■ TO DO: Please copy the lines below, exactly as they are, from the one with "Artículos destacados" through the one with "카드론 확대에도 수익성 하락…중금리대출 영향", and leave out the pictures.

■ TASK INPUTS:
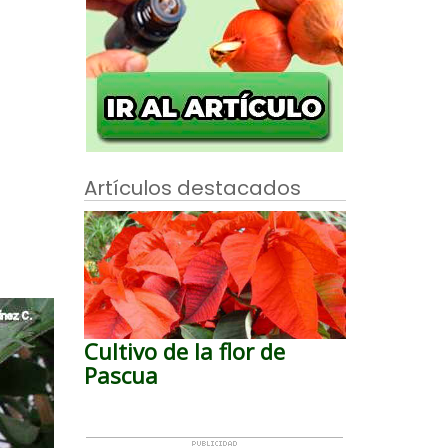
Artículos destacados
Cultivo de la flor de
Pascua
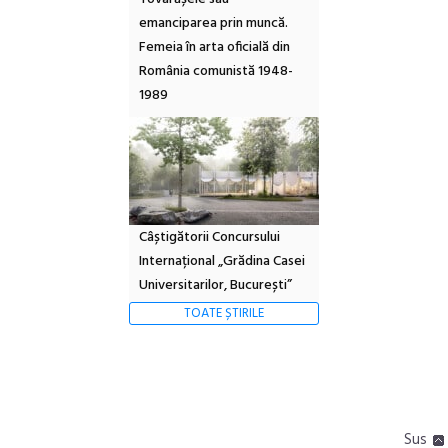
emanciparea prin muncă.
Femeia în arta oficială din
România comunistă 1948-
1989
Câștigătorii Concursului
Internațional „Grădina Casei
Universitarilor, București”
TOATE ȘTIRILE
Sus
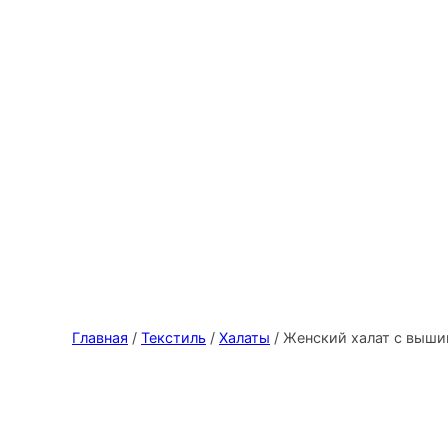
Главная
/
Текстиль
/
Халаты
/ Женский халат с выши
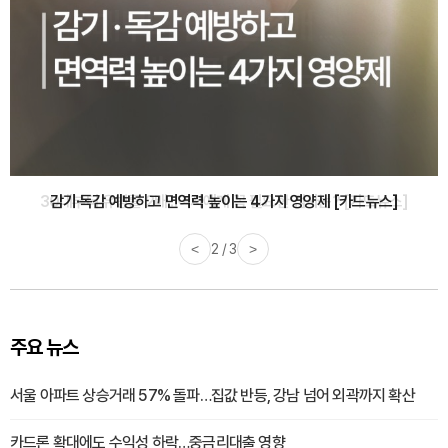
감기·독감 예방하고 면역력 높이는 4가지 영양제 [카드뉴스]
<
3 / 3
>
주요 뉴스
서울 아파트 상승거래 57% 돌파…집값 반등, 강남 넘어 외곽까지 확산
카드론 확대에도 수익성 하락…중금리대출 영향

* * *

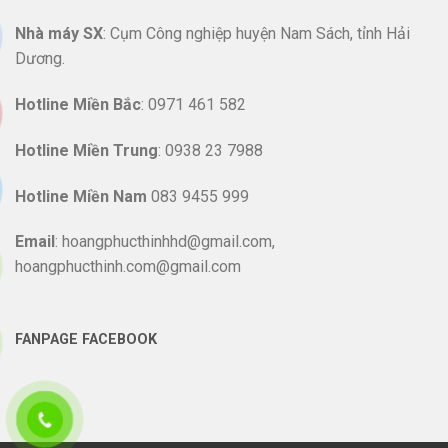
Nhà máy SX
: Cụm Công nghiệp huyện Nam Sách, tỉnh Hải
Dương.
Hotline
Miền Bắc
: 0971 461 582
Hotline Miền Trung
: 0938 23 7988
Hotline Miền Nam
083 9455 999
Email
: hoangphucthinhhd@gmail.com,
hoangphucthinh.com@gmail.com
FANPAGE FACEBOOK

...

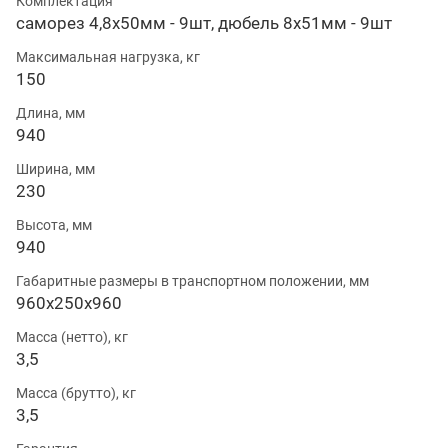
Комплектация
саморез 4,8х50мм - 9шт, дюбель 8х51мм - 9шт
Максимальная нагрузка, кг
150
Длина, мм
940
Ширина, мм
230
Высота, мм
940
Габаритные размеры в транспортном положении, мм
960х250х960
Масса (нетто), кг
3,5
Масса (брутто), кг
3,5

■ RESULT OF THIS EXERCISE:
Artículos destacados
Cultivo de la flor de
Pascua
emanciparea prin muncă.
Femeia în arta oficială din
România comunistă 1948-
1989
Câștigătorii Concursului
Internațional „Grădina Casei
Universitarilor, București”
TOATE ȘTIRILE
Sus
Главная
/
Текстиль
/
Халаты
/ Женский халат с выши
감기·독감 예방하고 면역력 높이는 4가지 영양제 [카드뉴스]
<
3 / 3
>
주요 뉴스
서울 아파트 상승거래 57% 돌파…집값 반등, 강남 넘어 외곽까지 확산
카드론 확대에도 수익성 하락…중금리대출 영향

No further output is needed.